Monday February 15th

I have been slacking off by putting photos on the blog, which is time consuming. It has been relaxing to have a couple of days on the ship, to relax, reminisce about Japan and look forward to China.

I emailed our friend (Randy Eastman) in Shanghai to get a weather up date. He doesn't mince words and says it's "bloody cold" there...highs of 6 degrees and lows of two!! I shall wear so many layers I will look for all the world like a very large pumpkin. Who cares, I shall hopefully achieve some degree of warmth.

W have just been to Global Studies in the Union and treated to yet another short film on Tienamen Square. I was relieved when the Chinese Professor took issue with this. There is a tendency to overplay the massacres and negative past, especially those of other countries, which gives a badly skewed picture of that country today. This is happening with our perceptions of China. Both the US and Canada have so many things not to be proud of in our respective histories, why I wonder do we feel compelled to emphasise the short comings of other nations/governments to such an extent. Does it make us feel superior? Better? More developed and wiser? It certainly serves to perpetuate the myth that the people of North America are rather more sophisticated and knowledgeable than the rest of the world population. There is such a depth of history and civilisation in Japan, China and India we should take care and mind our manners.

Later: 2.10 pm

Have had the greatest fun in Sino/American relations class. We formed 4 groups each led by a Chinese student and enacted a sketch of situations which might arise between American students and the Chinese in Shanghai and elsewhere. They were very funny indeed and the students are very aware how gauche and obnoxious westerners can be in such situations. Our group had a future stage star: a young black man who played a vulgar Texan who made totally inappropriate remarks in a business meeting. The other American in the sketch tried to stop him and educate him quietly to no avail. The Texan even patted the bottom of the Chinese secretary and remarked on what a cute chick she was whilst the Senior Chinese official attempted to engage the Americans in conversation about their families and offer them drinks. It was a great laugh but an entirely possible scenario. As was the one which we have actually witnessed but in a tour bus: a group of students not listening to a Chinese tour guide and playing around, giggling and being inappropriate at Tienemen Square. It is of course much more likely to happen in the back of a bus.
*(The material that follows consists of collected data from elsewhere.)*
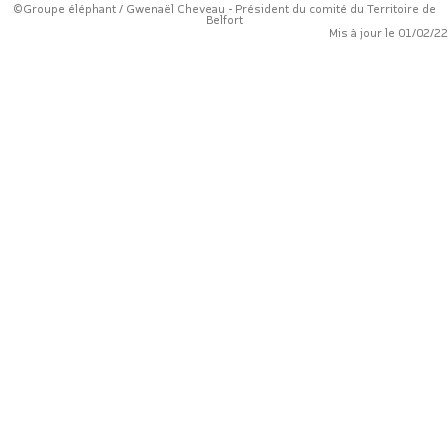
©Groupe éléphant / Gwenaël Cheveau - Président du comité du Territoire de
Belfort
Mis à jour le 01/02/2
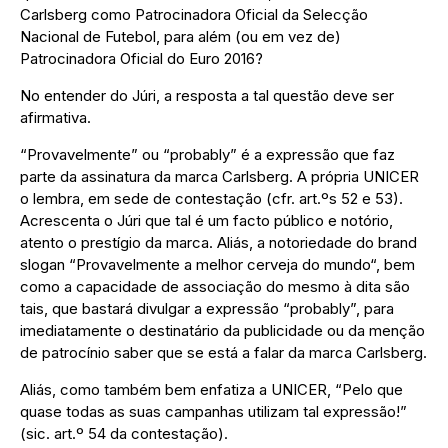
Carlsberg como Patrocinadora Oficial da Selecção
Nacional de Futebol, para além (ou em vez de)
Patrocinadora Oficial do Euro 2016?
No entender do Júri, a resposta a tal questão deve ser
afirmativa.
“Provavelmente” ou “probably” é a expressão que faz
parte da assinatura da marca Carlsberg. A própria UNICER
o lembra, em sede de contestação (cfr. art.ºs 52 e 53).
Acrescenta o Júri que tal é um facto público e notório,
atento o prestígio da marca. Aliás, a notoriedade do brand
slogan “Provavelmente a melhor cerveja do mundo“, bem
como a capacidade de associação do mesmo à dita são
tais, que bastará divulgar a expressão “probably”, para
imediatamente o destinatário da publicidade ou da menção
de patrocínio saber que se está a falar da marca Carlsberg.
Aliás, como também bem enfatiza a UNICER, “Pelo que
quase todas as suas campanhas utilizam tal expressão!”
(sic. art.º 54 da contestação).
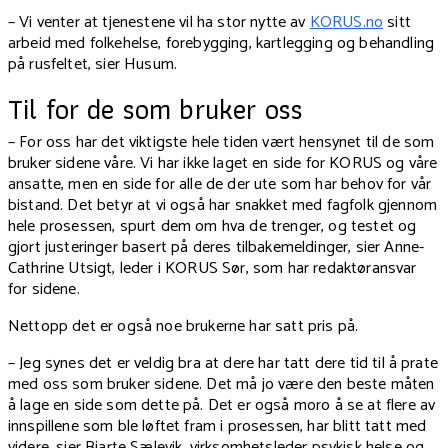
– Vi venter at tjenestene vil ha stor nytte av
KORUS.no
sitt
arbeid med folkehelse, forebygging, kartlegging og behandling
på rusfeltet, sier Husum.
Til for de som bruker oss
– For oss har det viktigste hele tiden vært hensynet til de som
bruker sidene våre. Vi har ikke laget en side for KORUS og våre
ansatte, men en side for alle de der ute som har behov for vår
bistand. Det betyr at vi også har snakket med fagfolk gjennom
hele prosessen, spurt dem om hva de trenger, og testet og
gjort justeringer basert på deres tilbakemeldinger, sier Anne-
Cathrine Utsigt, leder i KORUS Sør, som har redaktøransvar
for sidene.
Nettopp det er også noe brukerne har satt pris på.
– Jeg synes det er veldig bra at dere har tatt dere tid til å prate
med oss som bruker sidene. Det må jo være den beste måten
å lage en side som dette på. Det er også moro å se at flere av
innspillene som ble løftet fram i prosessen, har blitt tatt med
videre, sier Bjarte Sælevik, virksomhetsleder psykisk helse og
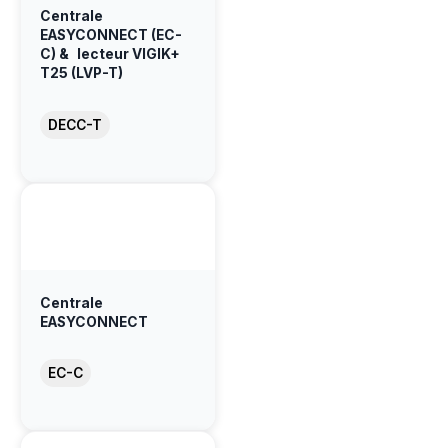
Centrale
EASYCONNECT (EC-
C) & lecteur VIGIK+
T25 (LVP-T)
DECC-T
Centrale
EASYCONNECT
EC-C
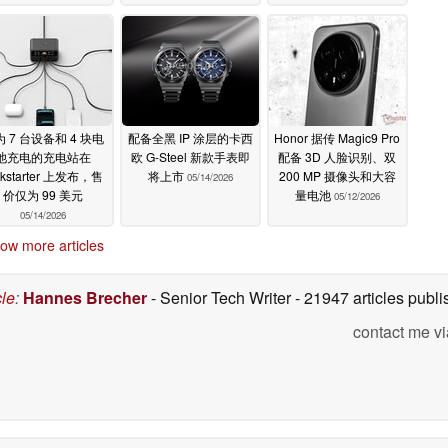
 7 台设备和 4 块电
配备全黑 IP 涂层的卡西
Honor 据传 Magic9 Pro
池充电的充电站在
欧 G-Steel 新款手表即
配备 3D 人脸识别、双
ckstarter 上发布，售
将上市
200 MP 摄像头和大容
05/14/2026
价仅为 99 美元
量电池
05/12/2026
05/14/2026
ow more articles
cle
:
Hannes Brecher
- Senior Tech Writer
- 21947 articles pub
contact me vi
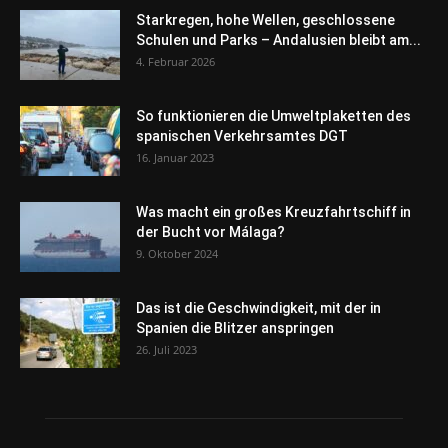
Starkregen, hohe Wellen, geschlossene
Schulen und Parks – Andalusien bleibt am...
4. Februar 2026
So funktionieren die Umweltplaketten des
spanischen Verkehrsamtes DGT
16. Januar 2023
Was macht ein großes Kreuzfahrtschiff in
der Bucht vor Málaga?
9. Oktober 2024
Das ist die Geschwindigkeit, mit der in
Spanien die Blitzer anspringen
26. Juli 2023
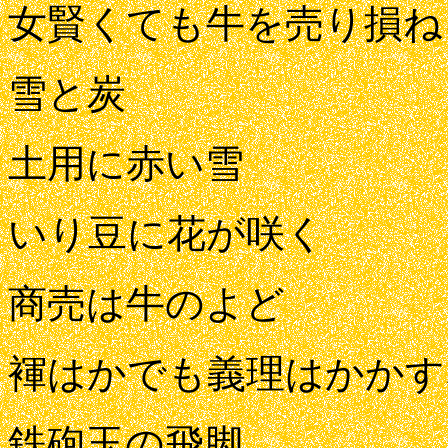
女賢くても牛を売り損ね
雪と炭
土用に赤い雪
いり豆に花が咲く
商売は牛のよど
褌はかでも義理はかかす
鉄砲玉の飛脚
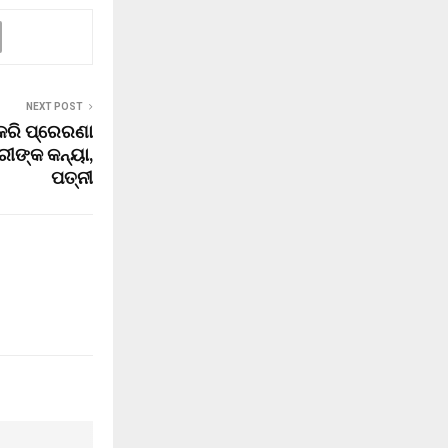
NEXT POST
କରି ପ୍ରେରଣା
ରୀଙ୍କ କନ୍ୟା,
ପତ୍ନୀ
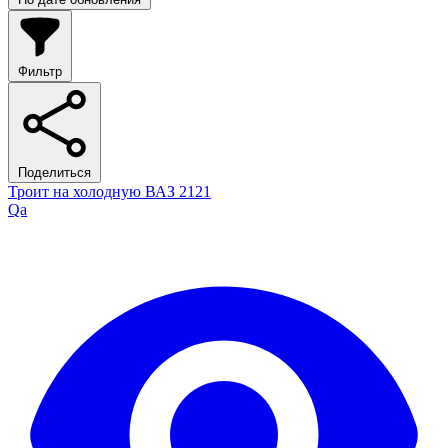
Фильтр
Поделиться
Троит на холодную ВАЗ 2121
Qa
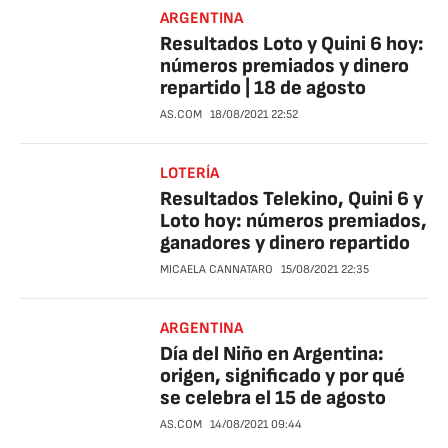
ARGENTINA
Resultados Loto y Quini 6 hoy:
números premiados y dinero
repartido | 18 de agosto
AS.COM
18/08/2021
22:52
LOTERÍA
Resultados Telekino, Quini 6 y
Loto hoy: números premiados,
ganadores y dinero repartido
MICAELA CANNATARO
15/08/2021
22:35
ARGENTINA
Día del Niño en Argentina:
origen, significado y por qué
se celebra el 15 de agosto
AS.COM
14/08/2021
09:44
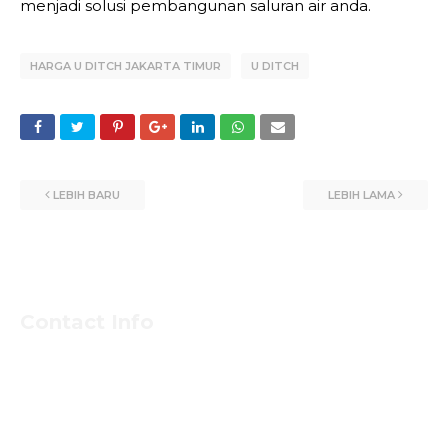
menjadi solusi pembangunan saluran air anda.
HARGA U DITCH JAKARTA TIMUR
U DITCH
LEBIH BARU
LEBIH LAMA
Contact Info
Untuk Informasi Pemesan dan Konsultasi Mengenai
Beton Jayamix dan Jasa Khusus Jabodetabek hubungi
Segera Bpk NASIRUDIN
We decorated our masks in our performance class this morning. mine has turne out to have mournful eyes so i am going to give it high black Japanese style eyebrows on a white painted background with tears falling below the strange black rimmed eyes. Shirley why didn't I learn clowning from you when I had the chance? I love these masks.

Liz is intensely excited today because we arrive in Shanghai tomorrow morning at about 6 am. She has waited many, many years to return to the place where she spent the first nine or ten years of her life. She is only sad that her sister Marion is not with her. This afternoon she is going to be speaking about that experience to a class on The British Empire...I guess she and I are about as qualified to speak on that subject as anyone on the ship having grown up in the colonies!

We have been warned that Chinese New Year can make things difficult in China for tourists. Tomorrow we are taking a tour of The Bund: a street of Colonial buildings which have been left intact and which Liz remembers from her childhood. We walked along part of it last year but will enjoy learning more about the history of the buildings. Liz also wants to take a rickshaw to the "street where she lived". Apparently the area is quite a Mecca even for Chinese tourists. I will enjoy sharing her excitement remembering how I felt with Doris in Zanzibar on my first return to the island in 1994. Finding my home and walking through it was a matchless experience. Let's hope Liz has the same luck.